CDN - Introduction
CDN – you keep seeing the acronym. Maybe in URLs, maybe on landing pages, but it never quite clicked – what are Content Delivery Networks, what do they do exactly?
We’ll explain in this overview article, and demonstrate on two popular ones in followup posts.
CDN Basics
A CDN is a network of computers that delivers content.
More specifically, it’s a bunch of servers geographically positioned between the origin server of some web content, and the user requesting it, all with the purpose of delivering the content faster by reducing latency. This is their primary purpose.
These geographically closer servers, also called PoPs or Points of Presence, also cache the cacheable content which removes a lot of the load from the origin server. There are different types of CDNs offering different kinds of services, and they can have differing network topology: scattered CDNs aim to have as many servers scattered around the world as possible. Akamai is one such CDN. Consolidated CDNs have fewer points, but bigger ones built for network performance, throughput, and DDoS resistance.
Types of CDNs
We said that their primary purpose was to reduce latency and speed up rendering. But in the modern world of 2MB images and 500kb JavaScript libraries that take 3 minutes to boot up on websites, this latency matters little. But there are other purposes to CDNs, too, which evolved over time.
Content-oriented CDNs
Initially, CDNs were just for static content (JS, CSS, HTML). You had to push content to them as you created/uploaded it (they didn’t know they needed to update their cache with your content, not even as someone requested it).
Then, they added origin pulling, making things more automatic – this meant that a user requested the CDN’s URL, and then the CDN requested the origin website’s URL automatically, caching what ever it got back. Additionally, availability became an important factor.
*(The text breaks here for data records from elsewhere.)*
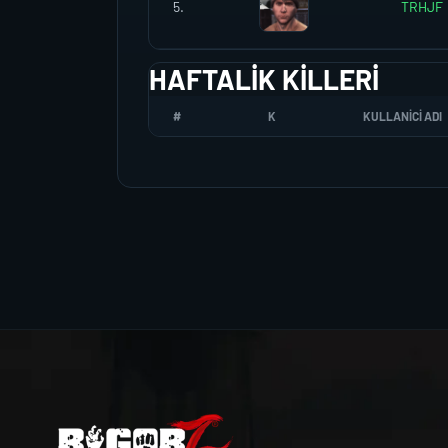
5.
TRHJF
HAFTALIK KILLERI
#
K
KULLANICI ADI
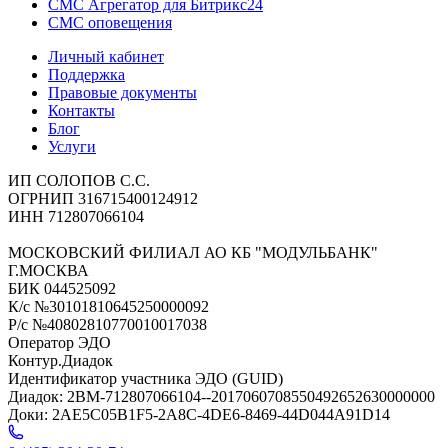
СМС Агрегатор для Битрикс24
СМС оповещения
Личный кабинет
Поддержка
Правовые документы
Контакты
Блог
Услуги
ИП СОЛОПОВ С.С.
ОГРНИП 316715400124912
ИНН 712807066104
МОСКОВСКИЙ ФИЛИАЛ АО КБ "МОДУЛЬБАНК"
Г.МОСКВА
БИК 044525092
К/с №30101810645250000092
Р/с №40802810770010017038
Оператор ЭДО
Контур.Диадок
Идентификатор участника ЭДО (GUID)
Диадок: 2BM-712807066104--2017060708550492652630000000
Доки: 2AE5C05B1F5-2A8C-4DE6-8469-44D044A91D14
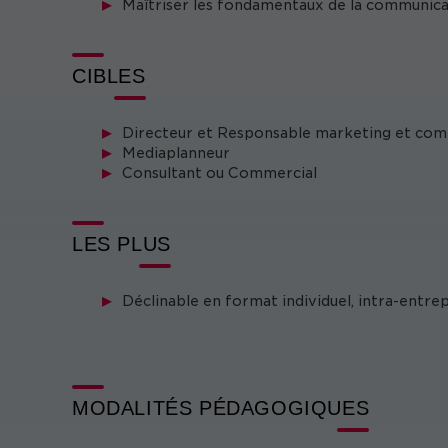
Maîtriser les fondamentaux de la communicat
CIBLES
Directeur et Responsable marketing et co
Mediaplanneur
Consultant ou Commercial
LES PLUS
Déclinable en format individuel, intra-entre
MODALITÉS PÉDAGOGIQUES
Many CDNs now cache a website’s “last alive” state so that if the origin goes down, the CDNed content is still accessible to users, creating the illusion of stability until things return to normal.
Additionally, modern CDNs often offer auto-optimization layers which will automagically resize images and save them for future use based on the image size requested. This means what if your site has a 2MB header image and someone requests it on a 300px wide screen, the CDN will make a copy that’s 30kb in size and 300px wide and serve that in the future to all mobile users, automatically making the site faster.
Security-oriented CDNs
The final layer of practicality added to CDNs was DDoS and bot protection. CDNs like Incapsula specialize in this.
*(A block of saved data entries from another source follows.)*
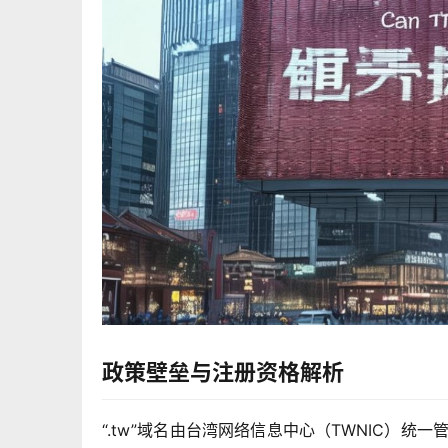
政策壁垒与注册资格解析
“.tw”域名由台湾网络信息中心（TWNIC）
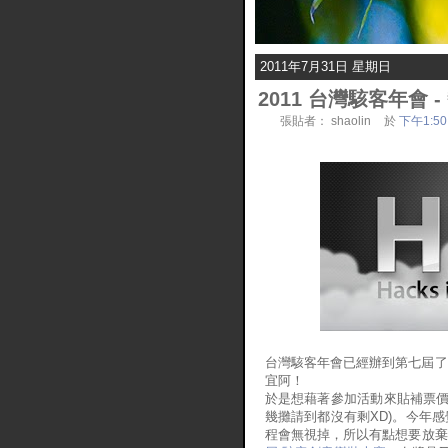
2011年7月31日 星期日
2011 台灣駭客年會 
張貼者：
shaolin
於
下午1:50
台灣駭客年會已經辦到第七屆了
宜阿！
於是想藉著參加活動來貼補票價，
幾攤請到都沒有剩XD)。今年感
程會無視掉，所以有點想要放棄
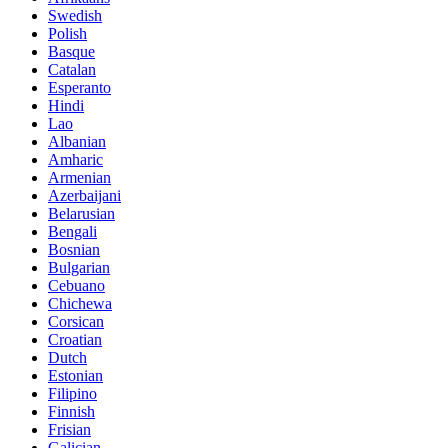
Swedish
Polish
Basque
Catalan
Esperanto
Hindi
Lao
Albanian
Amharic
Armenian
Azerbaijani
Belarusian
Bengali
Bosnian
Bulgarian
Cebuano
Chichewa
Corsican
Croatian
Dutch
Estonian
Filipino
Finnish
Frisian
Galician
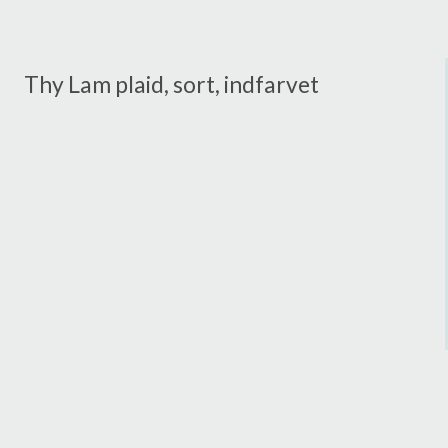
Thy Lam plaid, sort, indfarvet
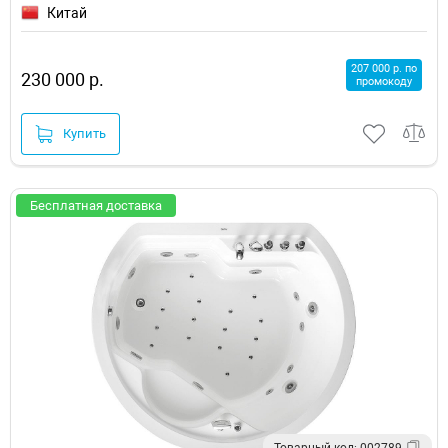
Китай
207 000 р. по
230 000 р.
промокоду
Купить
Бесплатная доставка
Товарный код: 002789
As the CDN is the outermost layer of a website’s infrastructure and the first recipient of traffic, it can detect DDoS attacks early and block them with special DDoS protection servers called scrubbers without them ever reaching the origin server and crashing it.
Additionally, by using knowledge crowdsourced from its many clients, a CDN can learn about suspicious IPs, spammers, botters, even types of crawlers and their behavior. For example, a scraper that works on site A will, once identified, stop working on site B as well if that site is protected by the same CDN, because the traffic filter will recognize a pattern it’s seen before.
What’s more, while CDNs do allow their customers to upload custom certificates, they also offer their own. This has two benefits:
- When a big vulnerability in the certificates appears, the CDNs usually quickly respond because they have the most to lose (all their customers). Hence, a fix is usually in place before most people even know about the security hole.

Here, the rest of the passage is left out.